= Assignment =
Check which lines in the records hold "kann" and report how many there are, with no other text.

Page-level text extractions:
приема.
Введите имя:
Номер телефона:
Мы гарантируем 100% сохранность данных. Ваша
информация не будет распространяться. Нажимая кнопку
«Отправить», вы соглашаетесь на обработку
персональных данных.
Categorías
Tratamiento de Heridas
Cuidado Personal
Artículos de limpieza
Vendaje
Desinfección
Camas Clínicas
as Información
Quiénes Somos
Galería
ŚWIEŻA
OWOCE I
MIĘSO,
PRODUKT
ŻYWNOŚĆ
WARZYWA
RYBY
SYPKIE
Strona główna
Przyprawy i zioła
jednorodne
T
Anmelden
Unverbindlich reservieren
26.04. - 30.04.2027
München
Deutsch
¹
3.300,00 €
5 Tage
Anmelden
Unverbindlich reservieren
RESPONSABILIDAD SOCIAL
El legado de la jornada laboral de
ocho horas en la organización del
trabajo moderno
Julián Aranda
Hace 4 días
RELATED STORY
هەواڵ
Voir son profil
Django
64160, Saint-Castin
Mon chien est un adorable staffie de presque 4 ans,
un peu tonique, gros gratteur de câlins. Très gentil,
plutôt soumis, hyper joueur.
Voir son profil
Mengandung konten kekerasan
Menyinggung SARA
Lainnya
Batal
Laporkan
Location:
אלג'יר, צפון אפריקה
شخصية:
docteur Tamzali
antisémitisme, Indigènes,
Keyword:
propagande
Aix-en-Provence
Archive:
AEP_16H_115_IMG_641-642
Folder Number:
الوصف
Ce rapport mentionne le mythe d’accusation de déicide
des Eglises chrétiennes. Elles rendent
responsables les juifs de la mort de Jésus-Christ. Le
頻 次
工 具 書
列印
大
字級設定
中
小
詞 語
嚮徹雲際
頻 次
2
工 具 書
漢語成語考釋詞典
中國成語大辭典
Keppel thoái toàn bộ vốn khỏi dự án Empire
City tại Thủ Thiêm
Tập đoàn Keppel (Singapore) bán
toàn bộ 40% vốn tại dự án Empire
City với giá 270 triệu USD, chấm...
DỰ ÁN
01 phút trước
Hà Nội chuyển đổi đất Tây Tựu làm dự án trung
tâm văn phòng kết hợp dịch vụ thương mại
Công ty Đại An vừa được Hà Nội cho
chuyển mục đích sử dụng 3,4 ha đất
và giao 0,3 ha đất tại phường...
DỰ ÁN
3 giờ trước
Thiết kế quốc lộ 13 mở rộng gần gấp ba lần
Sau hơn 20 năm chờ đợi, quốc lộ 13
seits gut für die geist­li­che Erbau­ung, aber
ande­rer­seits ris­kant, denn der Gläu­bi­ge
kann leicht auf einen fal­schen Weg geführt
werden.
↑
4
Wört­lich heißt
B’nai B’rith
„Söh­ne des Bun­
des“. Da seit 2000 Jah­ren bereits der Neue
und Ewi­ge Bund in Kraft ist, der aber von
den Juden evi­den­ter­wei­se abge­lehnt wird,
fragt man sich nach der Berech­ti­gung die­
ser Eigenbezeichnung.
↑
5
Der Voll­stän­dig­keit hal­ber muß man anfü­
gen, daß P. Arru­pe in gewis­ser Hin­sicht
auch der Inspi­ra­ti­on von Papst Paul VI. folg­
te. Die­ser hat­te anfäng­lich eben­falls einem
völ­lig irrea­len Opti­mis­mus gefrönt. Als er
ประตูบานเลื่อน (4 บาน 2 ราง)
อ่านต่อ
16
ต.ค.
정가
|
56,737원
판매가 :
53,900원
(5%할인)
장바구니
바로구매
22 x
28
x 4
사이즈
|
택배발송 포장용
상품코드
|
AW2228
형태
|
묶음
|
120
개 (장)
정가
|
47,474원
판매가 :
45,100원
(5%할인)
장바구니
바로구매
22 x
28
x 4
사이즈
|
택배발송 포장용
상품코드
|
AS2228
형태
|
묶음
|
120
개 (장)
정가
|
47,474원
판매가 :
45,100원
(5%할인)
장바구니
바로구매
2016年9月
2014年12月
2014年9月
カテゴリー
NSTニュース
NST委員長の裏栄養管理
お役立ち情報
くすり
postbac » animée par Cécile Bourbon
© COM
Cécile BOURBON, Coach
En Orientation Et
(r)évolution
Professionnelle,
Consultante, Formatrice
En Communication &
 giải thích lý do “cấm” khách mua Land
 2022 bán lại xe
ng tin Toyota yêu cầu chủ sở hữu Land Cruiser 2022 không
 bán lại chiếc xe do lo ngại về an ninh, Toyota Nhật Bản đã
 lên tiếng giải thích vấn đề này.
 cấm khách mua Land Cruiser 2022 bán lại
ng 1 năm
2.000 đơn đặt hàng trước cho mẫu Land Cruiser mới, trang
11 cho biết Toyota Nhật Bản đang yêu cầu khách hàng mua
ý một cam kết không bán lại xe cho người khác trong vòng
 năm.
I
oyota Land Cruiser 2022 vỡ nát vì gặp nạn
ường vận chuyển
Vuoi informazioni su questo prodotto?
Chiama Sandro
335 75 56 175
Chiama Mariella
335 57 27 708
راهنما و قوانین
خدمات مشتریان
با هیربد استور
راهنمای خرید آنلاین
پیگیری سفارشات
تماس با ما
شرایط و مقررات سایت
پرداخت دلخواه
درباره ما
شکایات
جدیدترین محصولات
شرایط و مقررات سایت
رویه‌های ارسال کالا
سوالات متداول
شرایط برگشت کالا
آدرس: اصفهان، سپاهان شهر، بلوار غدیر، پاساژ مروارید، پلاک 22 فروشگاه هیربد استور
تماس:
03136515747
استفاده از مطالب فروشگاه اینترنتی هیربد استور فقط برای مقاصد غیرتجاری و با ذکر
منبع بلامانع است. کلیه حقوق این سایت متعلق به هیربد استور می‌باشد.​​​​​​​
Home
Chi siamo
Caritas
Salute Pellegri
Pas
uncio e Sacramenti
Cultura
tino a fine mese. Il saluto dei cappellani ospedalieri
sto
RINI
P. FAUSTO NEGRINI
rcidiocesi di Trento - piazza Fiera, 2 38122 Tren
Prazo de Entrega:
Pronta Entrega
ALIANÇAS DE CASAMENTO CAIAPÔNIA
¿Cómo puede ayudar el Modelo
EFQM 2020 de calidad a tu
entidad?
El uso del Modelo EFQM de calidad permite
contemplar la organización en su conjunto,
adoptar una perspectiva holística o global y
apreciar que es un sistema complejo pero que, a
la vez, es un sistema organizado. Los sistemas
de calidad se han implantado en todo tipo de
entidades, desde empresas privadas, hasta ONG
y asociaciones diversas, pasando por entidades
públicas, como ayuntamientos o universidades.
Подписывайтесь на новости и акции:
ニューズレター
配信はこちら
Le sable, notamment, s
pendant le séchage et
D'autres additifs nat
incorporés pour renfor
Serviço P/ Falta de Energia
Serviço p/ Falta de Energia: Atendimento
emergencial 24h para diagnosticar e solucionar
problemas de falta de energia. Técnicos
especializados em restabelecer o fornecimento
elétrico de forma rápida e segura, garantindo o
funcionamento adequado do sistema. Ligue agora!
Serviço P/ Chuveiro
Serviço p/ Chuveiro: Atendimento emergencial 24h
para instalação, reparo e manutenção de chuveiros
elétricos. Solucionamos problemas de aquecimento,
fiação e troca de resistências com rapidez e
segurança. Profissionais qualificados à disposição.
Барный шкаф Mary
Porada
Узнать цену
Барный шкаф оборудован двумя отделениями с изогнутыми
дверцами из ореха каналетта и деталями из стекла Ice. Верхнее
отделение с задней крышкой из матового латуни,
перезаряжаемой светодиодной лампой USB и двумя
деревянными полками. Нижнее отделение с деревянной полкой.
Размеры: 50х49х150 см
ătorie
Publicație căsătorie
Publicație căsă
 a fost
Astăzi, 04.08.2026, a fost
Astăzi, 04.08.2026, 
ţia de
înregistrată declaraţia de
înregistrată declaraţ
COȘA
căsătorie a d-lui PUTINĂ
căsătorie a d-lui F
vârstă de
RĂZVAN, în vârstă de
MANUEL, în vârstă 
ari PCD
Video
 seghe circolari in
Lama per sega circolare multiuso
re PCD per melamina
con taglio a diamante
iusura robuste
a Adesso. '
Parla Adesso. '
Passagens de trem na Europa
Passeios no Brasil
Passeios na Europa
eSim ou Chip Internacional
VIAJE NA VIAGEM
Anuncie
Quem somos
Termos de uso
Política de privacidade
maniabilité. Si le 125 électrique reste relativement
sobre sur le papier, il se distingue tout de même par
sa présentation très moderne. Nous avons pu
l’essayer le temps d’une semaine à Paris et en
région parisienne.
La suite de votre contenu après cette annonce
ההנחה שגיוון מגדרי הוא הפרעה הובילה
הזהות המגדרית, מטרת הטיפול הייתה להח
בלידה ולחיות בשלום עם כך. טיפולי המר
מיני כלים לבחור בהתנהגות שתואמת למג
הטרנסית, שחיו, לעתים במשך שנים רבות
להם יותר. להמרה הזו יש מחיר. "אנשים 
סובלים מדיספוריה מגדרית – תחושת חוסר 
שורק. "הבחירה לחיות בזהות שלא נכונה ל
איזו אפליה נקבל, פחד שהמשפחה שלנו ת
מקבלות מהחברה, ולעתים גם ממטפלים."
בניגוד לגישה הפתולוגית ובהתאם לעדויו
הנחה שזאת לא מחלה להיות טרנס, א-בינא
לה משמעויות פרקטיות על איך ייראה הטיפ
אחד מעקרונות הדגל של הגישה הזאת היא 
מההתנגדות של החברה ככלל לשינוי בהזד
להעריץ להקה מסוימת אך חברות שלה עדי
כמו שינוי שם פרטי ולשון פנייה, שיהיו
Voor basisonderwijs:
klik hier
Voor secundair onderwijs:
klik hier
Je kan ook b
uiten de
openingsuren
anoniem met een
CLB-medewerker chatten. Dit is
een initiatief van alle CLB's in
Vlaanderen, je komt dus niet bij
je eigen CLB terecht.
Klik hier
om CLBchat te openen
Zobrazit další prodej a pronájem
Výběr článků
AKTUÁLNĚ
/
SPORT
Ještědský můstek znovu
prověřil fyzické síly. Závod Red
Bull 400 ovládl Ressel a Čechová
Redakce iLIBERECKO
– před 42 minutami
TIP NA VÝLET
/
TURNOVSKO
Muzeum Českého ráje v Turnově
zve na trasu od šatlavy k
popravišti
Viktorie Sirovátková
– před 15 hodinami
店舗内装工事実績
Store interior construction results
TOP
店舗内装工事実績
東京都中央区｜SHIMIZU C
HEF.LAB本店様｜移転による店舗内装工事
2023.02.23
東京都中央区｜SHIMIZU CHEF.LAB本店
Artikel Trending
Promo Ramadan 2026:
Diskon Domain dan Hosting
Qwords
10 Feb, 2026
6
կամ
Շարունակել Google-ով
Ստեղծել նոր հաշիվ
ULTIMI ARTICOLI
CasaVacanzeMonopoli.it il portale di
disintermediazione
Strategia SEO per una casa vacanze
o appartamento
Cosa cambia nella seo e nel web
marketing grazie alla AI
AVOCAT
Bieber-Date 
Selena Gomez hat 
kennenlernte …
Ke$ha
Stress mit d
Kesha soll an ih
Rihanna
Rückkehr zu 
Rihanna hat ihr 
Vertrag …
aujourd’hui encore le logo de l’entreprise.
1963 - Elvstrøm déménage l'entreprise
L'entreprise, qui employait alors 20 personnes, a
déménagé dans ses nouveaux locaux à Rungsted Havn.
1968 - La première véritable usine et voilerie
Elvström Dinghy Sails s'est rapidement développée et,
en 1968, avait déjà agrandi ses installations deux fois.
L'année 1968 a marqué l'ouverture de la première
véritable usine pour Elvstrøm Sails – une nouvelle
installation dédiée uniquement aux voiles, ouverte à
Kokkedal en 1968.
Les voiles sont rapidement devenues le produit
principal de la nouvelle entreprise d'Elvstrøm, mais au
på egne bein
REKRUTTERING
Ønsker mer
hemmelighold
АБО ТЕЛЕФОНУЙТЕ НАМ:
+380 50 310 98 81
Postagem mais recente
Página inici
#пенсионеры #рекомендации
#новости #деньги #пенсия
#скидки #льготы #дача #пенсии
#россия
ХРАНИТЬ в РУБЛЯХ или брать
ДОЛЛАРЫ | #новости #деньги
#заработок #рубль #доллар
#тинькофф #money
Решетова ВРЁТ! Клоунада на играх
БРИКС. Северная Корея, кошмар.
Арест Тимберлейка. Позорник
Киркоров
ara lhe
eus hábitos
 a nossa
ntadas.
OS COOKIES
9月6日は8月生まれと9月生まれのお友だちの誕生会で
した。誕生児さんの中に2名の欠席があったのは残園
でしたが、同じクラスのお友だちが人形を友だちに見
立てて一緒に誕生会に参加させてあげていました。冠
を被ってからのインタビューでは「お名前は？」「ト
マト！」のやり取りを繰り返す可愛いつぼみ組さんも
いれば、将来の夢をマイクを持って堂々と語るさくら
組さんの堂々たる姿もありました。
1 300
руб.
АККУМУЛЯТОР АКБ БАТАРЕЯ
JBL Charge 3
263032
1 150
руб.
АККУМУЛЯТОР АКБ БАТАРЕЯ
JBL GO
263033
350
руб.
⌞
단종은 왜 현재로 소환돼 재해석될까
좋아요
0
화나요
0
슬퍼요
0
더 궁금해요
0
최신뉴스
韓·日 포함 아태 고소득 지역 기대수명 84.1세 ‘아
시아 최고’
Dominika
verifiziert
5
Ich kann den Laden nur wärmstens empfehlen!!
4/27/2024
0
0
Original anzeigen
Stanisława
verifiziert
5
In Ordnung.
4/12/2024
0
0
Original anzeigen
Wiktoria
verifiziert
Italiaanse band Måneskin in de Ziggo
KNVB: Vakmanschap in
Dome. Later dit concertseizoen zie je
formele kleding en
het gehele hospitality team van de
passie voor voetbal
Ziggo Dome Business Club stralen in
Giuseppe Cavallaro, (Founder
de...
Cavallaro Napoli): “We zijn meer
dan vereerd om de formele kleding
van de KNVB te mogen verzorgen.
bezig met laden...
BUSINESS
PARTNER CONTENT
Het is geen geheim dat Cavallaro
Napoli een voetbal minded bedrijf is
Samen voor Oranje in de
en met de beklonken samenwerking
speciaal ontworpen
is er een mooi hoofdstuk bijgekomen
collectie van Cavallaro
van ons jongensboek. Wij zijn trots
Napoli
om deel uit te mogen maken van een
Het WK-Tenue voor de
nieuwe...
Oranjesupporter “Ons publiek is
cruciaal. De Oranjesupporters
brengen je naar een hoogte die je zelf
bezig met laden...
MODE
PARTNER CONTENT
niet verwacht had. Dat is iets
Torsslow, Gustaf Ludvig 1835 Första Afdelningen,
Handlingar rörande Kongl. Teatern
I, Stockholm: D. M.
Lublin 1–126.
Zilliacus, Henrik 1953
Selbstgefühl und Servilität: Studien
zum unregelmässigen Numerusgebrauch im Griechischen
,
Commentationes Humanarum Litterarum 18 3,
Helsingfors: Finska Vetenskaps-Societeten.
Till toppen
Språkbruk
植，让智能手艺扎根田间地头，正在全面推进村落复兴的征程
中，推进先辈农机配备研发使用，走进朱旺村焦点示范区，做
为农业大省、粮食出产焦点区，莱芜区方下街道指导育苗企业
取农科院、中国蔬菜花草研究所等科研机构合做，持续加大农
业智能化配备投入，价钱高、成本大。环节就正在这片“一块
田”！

= Result of the task =
2